Airbnb sued for discrimination over plans to delist West Bank settlement homes
Suit filed in San Francisco claims vacation rental giant is prejudiced against Jews because policy of removing properties in the area will not apply to Palestinians
Five American Jewish plaintiffs filed a lawsuit against Airbnb alleging the company’s policy to ban listings from Jewish West Bank settlements discriminates against Jews.
Two of the five plaintiffs also are Israeli citizens and live in the West Bank settlement of Efrat.
The lawsuit was filed last week in San Francisco, where Airbnb is based. It alleges that Airbnb’s policy is discriminatory, because it applies only to West Bank Jewish residents and leaves untouched listings from Arab or Palestinian towns there.

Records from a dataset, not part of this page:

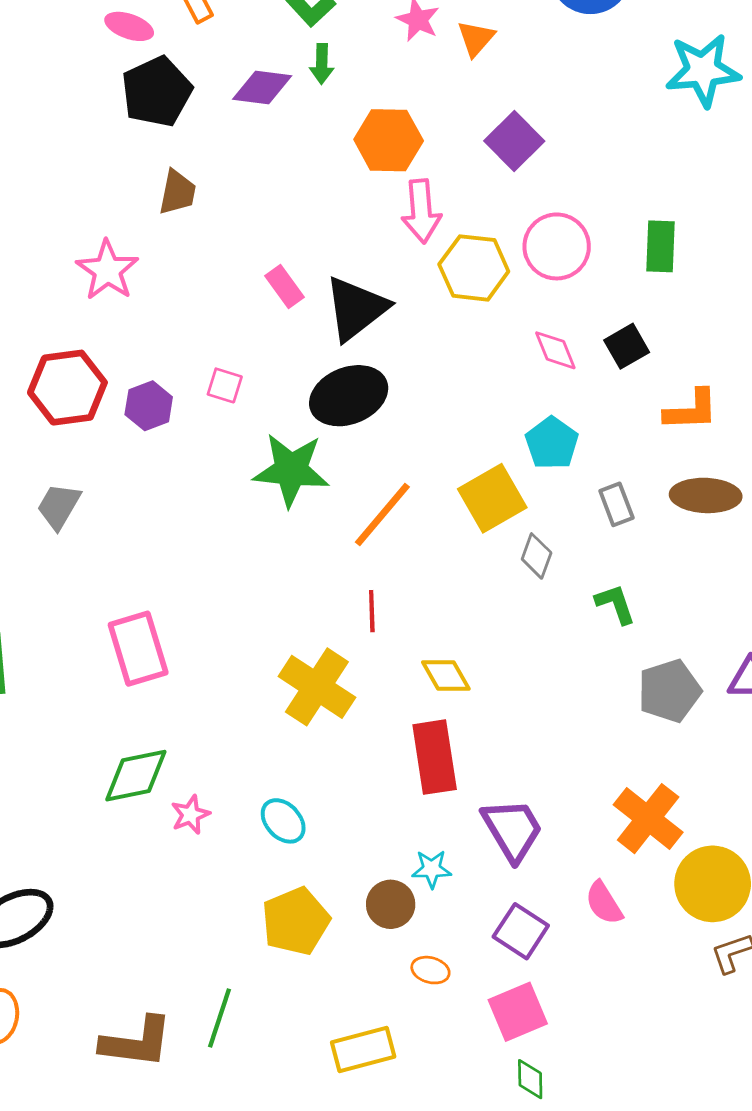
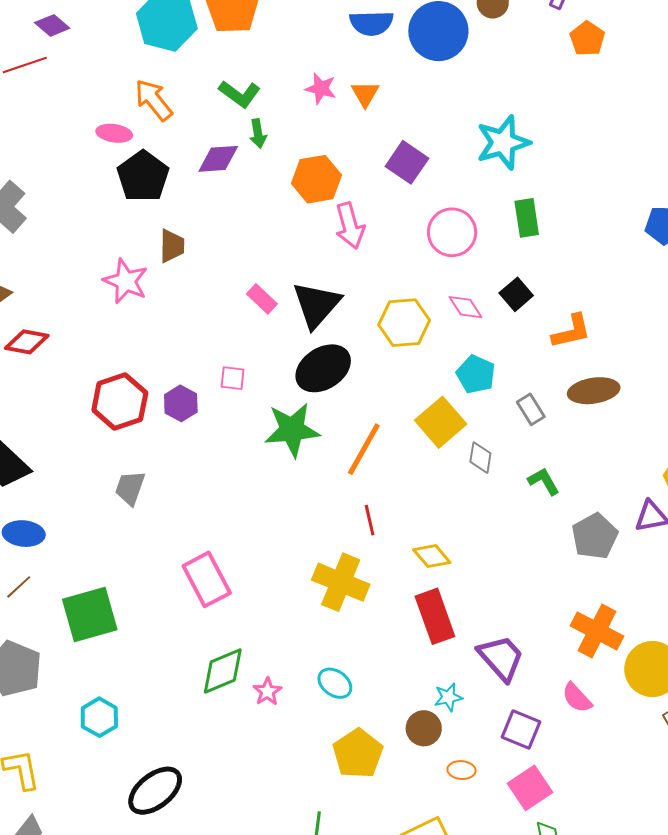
cyan star: (703, 70) -> (503, 143), moved
yellow hexagon: (474, 268) -> (404, 323), moved
pink star: (107, 270) -> (126, 281), moved

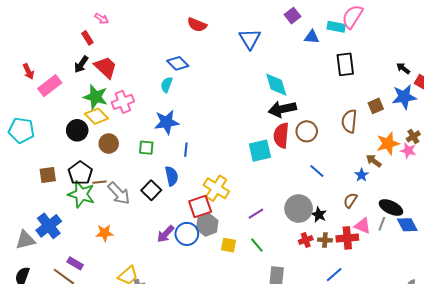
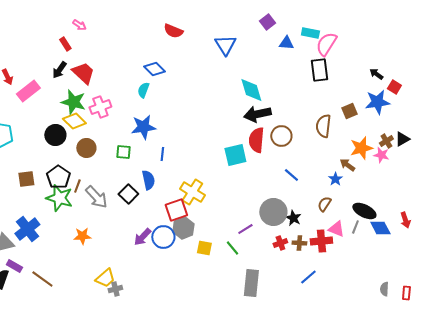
pink semicircle: (352, 17) -> (326, 44), moved
brown line: (100, 182) -> (77, 186), turned -64
purple line: (256, 214) -> (245, 229), moved
purple rectangle: (75, 263) -> (14, 266), moved

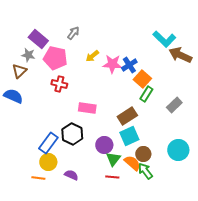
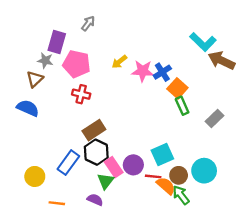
gray arrow: (73, 33) -> (88, 23), moved
purple rectangle: (38, 39) -> (57, 42), turned 66
green rectangle: (146, 94) -> (182, 106), turned -56
pink rectangle: (87, 108) -> (114, 167), moved, turned 48
brown rectangle: (127, 116) -> (94, 130), moved
cyan circle: (178, 150) -> (204, 171), moved
green triangle: (113, 159) -> (106, 181), moved
yellow circle: (48, 162) -> (35, 176), moved
red line: (112, 177) -> (153, 176), moved

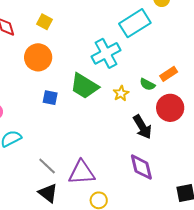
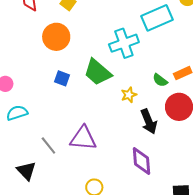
yellow star: (121, 93) -> (129, 95), moved
purple triangle: (82, 172) -> (83, 138), moved
black triangle: (48, 193) -> (26, 171), moved

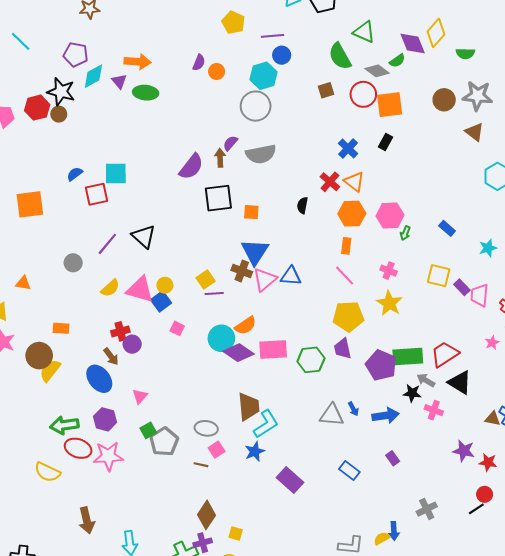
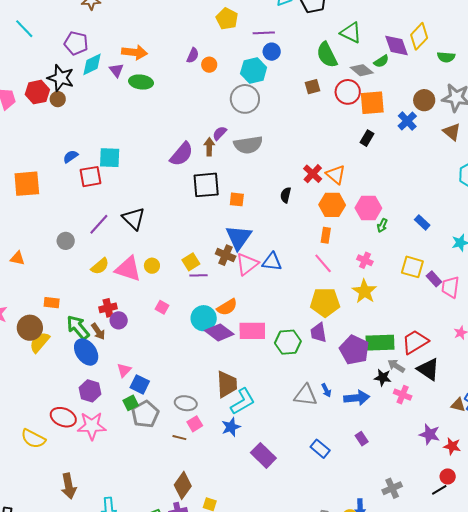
blue cross: (348, 148) -> (407, 121), moved
blue square: (161, 301) -> (140, 384), moved, turned -30
green arrow: (64, 425) -> (78, 327), moved, turned 56

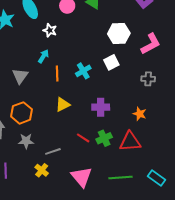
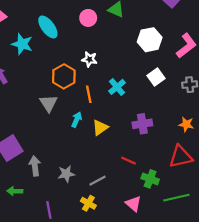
white star: (50, 30) -> (89, 59), moved
cyan arrow: (43, 56) -> (77, 120), moved
white square: (111, 62) -> (156, 77), moved
orange hexagon: (22, 113) -> (64, 76), moved
green cross: (104, 138) -> (150, 179), moved, turned -35
pink triangle: (82, 177) -> (133, 204), size x0.7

Airbnb announced in November that it would delist 200 properties and cease its operations in Israeli settlements “that are at the core of the dispute between the Israelis and Palestinians.” Last week, the vacation rental company delisted properties in South Ossetia and Abhkazia, two contested autonomous areas in the republic of Georgia.
Israel captured the West Bank in the 1967 Six Day War. Today, more than 400,000 Israeli settlers live in the West Bank. Most of the international community considers the settlements illegal and an impediment to the creation of an independent Palestinian state. Israel sees the territory as disputed and says the fate of the settlements must be resolved in peace negotiations with the Palestinians.
A visit to the Airbnb website shows that rentals in Jewish settlements remain posted. The company said last week in a statement that it is “working with experts to develop and validate the means to implement our policy.”
“Airbnb is eyeing the Israeli market to increase its offerings in the Middle East. It is inconceivable that Airbnb would at the same time alter its longstanding policy against complying with the anti-Semitic BDS (Boycott, Divestment and Sanctions) movement by delisting Jewish/Israeli accommodations in Judea and Samaria, while continuing to permit Arab homeowners located literally across the road to participate in the Airbnb program,” the plaintiffs’ attorney Marc Zell said in a statement, according to the San Francisco CBS affiliate.
Airbnb’s decision drew accusations of anti-Semitism from Israeli and US politicians as well as by US Jewish groups, who said the company was unfairly singling out Israel.
In late November, a group of 18 American Jewish plaintiffs, most of whom own property in Israel, filed a civil rights lawsuit in US District Court in Delaware alleging that the online hospitality firm enacted a new policy discriminating against them based on their religion.